Sprained Ankle?

So you have gone over on your ankle? You are not alone. A sprained ankle, or lateral ankle ligament sprain, is frequently experienced in both the general and sporting population with 40% of these occurring during sports (1, 2.) Despite this high prevalence, it is thought that only 50% seek medical attention (3.)

A large proportion will develop chronic long-term ankle instability with symptoms including recurrent pain, swelling and giving way. So make sure you get an accurate diagnosis and appropriate physiotherapy treatment to reduce the risk of complications and recurrence. 

 

What you can do

In the first 72 hours, follow the guidelines for ‘RICE:’

- Rest (modified activities not complete rest)

- Ice (20 minutes every two hours)

- Compression (using a crepe bandage or Tubigrip)
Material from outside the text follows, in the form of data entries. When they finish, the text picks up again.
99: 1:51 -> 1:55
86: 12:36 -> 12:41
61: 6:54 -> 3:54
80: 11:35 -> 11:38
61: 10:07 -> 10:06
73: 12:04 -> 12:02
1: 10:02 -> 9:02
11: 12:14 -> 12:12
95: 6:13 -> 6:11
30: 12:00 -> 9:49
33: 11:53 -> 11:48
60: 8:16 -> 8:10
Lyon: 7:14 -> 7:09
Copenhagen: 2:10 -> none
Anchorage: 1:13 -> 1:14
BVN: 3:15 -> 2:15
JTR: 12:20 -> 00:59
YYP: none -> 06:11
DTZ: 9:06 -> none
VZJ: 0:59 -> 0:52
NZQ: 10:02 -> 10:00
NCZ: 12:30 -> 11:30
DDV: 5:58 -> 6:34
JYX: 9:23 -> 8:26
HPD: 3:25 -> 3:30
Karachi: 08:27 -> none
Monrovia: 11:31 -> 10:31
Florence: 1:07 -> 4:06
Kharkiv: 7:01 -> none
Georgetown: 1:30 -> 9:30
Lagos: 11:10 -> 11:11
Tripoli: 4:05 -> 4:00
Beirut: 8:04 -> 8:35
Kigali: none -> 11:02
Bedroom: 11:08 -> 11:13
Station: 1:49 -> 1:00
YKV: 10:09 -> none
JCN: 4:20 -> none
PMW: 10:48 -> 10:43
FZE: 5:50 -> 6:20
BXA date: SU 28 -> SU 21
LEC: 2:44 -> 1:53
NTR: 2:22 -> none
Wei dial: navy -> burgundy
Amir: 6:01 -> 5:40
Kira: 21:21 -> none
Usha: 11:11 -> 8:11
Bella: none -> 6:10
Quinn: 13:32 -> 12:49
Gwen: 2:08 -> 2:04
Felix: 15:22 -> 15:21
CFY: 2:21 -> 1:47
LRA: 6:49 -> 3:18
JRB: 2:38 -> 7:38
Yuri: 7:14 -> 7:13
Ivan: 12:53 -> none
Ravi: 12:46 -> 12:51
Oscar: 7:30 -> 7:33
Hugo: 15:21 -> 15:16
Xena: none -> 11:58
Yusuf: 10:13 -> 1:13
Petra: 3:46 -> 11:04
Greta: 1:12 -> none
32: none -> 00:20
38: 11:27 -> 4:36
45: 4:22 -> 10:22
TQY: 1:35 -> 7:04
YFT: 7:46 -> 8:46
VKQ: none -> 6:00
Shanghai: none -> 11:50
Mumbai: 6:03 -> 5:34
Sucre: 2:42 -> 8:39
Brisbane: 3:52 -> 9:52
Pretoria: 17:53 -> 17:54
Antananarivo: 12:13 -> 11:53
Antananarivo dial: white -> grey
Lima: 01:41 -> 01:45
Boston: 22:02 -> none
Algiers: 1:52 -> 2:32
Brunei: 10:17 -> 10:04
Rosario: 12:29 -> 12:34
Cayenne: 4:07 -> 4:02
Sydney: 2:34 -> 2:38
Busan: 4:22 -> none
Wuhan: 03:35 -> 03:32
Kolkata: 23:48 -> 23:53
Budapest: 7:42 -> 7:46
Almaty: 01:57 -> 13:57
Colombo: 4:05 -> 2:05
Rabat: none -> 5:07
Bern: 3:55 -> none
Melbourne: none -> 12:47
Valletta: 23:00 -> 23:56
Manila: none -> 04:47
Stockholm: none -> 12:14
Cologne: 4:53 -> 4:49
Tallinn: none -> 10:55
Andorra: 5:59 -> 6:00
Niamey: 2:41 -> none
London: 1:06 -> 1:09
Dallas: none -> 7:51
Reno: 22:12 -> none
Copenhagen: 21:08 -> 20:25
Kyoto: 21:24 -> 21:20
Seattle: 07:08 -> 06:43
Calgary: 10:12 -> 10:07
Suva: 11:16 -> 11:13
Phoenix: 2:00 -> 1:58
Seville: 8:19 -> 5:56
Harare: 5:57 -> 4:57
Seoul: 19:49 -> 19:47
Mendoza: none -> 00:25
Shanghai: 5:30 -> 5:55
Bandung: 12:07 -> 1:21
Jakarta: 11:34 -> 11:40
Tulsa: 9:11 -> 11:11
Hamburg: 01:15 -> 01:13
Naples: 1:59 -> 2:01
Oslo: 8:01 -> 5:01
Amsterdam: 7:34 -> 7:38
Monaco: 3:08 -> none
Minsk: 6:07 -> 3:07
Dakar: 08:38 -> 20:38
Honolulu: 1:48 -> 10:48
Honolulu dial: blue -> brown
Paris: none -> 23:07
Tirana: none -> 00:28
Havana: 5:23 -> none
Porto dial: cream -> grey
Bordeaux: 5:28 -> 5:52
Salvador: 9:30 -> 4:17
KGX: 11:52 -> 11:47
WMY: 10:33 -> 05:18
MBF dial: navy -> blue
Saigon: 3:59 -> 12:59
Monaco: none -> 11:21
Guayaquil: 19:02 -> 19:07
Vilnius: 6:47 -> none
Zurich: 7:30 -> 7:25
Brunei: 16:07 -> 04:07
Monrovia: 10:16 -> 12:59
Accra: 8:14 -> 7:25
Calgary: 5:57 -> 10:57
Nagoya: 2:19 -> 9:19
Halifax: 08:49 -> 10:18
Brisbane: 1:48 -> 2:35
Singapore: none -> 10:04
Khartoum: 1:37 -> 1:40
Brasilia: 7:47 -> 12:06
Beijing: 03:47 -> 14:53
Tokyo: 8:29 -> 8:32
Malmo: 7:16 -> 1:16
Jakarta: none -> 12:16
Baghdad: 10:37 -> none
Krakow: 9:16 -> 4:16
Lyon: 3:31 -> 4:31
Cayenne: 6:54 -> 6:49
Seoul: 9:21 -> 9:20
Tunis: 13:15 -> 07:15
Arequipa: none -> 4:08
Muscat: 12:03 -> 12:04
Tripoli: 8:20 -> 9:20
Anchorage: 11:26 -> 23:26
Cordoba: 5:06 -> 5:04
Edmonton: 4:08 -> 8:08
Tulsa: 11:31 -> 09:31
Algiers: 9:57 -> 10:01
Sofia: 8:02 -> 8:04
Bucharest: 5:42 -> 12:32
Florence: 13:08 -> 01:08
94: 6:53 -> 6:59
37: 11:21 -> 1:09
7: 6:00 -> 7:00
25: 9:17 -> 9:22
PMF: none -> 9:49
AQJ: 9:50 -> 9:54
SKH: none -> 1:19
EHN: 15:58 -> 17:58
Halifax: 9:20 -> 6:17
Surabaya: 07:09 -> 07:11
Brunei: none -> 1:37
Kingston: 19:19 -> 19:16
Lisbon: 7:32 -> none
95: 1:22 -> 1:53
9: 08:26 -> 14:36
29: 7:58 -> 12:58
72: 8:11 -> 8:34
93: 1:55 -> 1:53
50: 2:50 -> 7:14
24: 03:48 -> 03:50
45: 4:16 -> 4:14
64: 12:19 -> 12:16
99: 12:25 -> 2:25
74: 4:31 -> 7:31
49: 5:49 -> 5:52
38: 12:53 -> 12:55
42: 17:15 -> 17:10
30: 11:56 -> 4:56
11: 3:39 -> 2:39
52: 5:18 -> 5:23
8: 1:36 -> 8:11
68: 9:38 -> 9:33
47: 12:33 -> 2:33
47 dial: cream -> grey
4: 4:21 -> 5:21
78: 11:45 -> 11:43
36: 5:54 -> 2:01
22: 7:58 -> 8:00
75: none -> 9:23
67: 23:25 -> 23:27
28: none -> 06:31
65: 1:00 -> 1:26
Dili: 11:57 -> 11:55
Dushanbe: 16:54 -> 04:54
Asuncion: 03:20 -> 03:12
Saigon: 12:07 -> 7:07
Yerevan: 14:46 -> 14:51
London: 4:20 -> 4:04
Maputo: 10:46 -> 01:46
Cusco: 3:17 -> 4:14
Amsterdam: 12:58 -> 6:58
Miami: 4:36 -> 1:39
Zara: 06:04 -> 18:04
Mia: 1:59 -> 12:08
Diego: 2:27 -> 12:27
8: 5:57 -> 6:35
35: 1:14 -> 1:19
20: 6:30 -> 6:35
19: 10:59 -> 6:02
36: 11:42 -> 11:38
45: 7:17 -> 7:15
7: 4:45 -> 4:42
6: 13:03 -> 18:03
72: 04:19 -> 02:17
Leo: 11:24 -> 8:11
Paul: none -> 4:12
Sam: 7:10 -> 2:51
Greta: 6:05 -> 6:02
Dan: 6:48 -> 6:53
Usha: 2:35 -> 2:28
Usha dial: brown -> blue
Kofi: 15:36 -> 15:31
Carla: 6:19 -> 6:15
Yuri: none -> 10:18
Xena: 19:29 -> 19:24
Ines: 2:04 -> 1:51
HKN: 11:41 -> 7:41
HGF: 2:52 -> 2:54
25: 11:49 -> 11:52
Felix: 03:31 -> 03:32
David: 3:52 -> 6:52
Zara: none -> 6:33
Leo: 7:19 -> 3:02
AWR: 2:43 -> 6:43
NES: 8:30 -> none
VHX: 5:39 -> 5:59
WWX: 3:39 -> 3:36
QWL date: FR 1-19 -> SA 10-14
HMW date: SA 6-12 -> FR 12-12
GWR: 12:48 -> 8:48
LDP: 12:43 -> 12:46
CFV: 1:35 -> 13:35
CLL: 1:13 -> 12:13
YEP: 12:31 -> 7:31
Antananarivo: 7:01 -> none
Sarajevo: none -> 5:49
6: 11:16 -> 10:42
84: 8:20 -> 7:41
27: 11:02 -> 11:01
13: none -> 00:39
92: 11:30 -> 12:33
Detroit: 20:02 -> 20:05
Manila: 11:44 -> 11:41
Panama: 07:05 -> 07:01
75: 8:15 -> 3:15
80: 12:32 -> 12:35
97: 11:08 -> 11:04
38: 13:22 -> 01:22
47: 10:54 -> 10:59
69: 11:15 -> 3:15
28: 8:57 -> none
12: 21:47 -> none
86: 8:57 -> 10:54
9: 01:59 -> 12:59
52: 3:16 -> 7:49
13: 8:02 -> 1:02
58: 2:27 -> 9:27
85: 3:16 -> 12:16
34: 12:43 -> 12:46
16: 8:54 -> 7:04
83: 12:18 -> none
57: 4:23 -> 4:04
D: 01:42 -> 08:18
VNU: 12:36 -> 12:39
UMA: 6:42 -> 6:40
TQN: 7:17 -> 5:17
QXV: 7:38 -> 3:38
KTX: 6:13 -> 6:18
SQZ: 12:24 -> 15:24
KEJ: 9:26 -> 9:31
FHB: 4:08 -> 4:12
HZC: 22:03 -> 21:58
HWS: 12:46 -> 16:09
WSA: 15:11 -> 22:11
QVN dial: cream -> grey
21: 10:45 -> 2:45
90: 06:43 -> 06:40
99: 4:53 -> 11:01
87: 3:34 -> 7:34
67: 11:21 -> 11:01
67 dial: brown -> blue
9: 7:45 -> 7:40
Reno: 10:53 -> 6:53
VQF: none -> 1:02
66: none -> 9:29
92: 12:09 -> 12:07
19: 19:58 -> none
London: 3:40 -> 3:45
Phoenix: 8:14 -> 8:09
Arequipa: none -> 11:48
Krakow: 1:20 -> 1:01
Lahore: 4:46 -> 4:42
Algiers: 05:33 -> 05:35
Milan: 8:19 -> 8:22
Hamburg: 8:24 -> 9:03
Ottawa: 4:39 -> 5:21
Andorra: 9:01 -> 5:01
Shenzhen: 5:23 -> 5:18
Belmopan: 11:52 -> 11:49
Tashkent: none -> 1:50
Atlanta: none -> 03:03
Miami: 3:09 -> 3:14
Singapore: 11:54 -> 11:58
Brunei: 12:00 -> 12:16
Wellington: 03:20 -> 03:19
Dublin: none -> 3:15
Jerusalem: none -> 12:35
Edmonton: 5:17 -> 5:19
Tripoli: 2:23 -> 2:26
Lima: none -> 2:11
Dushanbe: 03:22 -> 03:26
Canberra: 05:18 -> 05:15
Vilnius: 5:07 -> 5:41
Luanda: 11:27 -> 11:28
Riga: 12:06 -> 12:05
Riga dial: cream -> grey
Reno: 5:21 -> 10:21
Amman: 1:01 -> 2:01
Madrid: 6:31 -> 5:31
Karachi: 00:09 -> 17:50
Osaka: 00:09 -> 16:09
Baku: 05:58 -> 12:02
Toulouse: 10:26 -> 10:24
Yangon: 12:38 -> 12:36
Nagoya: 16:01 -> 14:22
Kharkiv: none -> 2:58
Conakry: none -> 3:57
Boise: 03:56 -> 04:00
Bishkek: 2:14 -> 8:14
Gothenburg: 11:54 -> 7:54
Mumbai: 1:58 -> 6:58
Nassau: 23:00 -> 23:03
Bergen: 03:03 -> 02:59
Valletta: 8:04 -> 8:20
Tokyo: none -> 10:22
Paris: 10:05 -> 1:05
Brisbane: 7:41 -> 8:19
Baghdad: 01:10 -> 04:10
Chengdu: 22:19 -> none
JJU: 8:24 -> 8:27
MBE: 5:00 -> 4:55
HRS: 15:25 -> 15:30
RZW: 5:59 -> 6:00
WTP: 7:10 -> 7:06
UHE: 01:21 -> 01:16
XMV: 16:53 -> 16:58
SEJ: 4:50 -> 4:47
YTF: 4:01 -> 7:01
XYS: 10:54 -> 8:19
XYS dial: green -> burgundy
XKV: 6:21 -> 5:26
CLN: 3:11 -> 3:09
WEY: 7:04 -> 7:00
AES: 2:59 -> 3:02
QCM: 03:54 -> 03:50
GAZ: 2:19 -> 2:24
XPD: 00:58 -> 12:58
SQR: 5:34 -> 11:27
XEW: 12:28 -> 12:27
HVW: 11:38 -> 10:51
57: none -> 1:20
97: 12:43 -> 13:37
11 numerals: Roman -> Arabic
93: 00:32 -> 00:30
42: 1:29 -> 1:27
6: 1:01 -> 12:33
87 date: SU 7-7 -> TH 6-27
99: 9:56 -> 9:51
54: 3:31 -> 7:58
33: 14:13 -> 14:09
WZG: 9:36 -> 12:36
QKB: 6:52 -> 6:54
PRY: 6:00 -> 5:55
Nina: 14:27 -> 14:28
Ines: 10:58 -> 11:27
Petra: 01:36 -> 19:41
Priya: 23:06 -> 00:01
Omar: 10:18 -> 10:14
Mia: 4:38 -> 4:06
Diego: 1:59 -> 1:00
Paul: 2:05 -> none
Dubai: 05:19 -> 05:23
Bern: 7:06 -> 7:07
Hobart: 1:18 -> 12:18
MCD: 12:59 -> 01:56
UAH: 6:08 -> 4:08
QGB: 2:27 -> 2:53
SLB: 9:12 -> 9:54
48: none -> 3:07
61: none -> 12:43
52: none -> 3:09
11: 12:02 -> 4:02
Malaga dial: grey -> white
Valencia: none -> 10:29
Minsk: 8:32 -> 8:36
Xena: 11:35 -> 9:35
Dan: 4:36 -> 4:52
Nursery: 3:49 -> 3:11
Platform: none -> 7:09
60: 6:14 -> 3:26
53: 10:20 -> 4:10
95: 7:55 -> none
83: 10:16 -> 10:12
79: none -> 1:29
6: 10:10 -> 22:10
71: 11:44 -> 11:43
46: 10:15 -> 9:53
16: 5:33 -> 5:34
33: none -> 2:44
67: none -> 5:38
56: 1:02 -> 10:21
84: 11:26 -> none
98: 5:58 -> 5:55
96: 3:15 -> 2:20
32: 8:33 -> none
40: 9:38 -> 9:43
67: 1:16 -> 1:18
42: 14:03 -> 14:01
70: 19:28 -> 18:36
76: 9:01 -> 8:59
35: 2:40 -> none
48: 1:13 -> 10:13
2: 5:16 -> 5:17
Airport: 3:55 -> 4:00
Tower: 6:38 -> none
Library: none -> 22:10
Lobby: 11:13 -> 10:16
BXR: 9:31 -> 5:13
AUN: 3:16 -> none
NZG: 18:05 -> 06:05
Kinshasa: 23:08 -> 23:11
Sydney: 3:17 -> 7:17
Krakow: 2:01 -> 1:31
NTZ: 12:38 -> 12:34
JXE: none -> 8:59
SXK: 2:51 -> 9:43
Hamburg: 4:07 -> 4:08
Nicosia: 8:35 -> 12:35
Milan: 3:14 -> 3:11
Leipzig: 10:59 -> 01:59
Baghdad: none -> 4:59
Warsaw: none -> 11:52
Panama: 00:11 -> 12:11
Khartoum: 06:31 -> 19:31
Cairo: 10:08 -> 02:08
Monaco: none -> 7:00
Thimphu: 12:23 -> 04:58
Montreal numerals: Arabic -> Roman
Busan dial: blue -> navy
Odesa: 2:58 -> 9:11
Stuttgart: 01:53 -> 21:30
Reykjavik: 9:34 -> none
- Elevation (foot above the knee, knee above the hip)

- Thereafter early weight-bearing and instigating range-of-movement exercises are encouraged.

- If you are unable to weight bear (difficulty standing or walking) due to pain. you need to keg an x-ray due to the risk of an ankle fracture (1,2.)

When you should see a physiotherapist

It is advisable to see a physiotherapist if there is significant bruising or swelling. This would typically indicate a more severe sprain. Another cause for self-referral to a physiotherapist is persistently high levels of pain 3 days post-injury.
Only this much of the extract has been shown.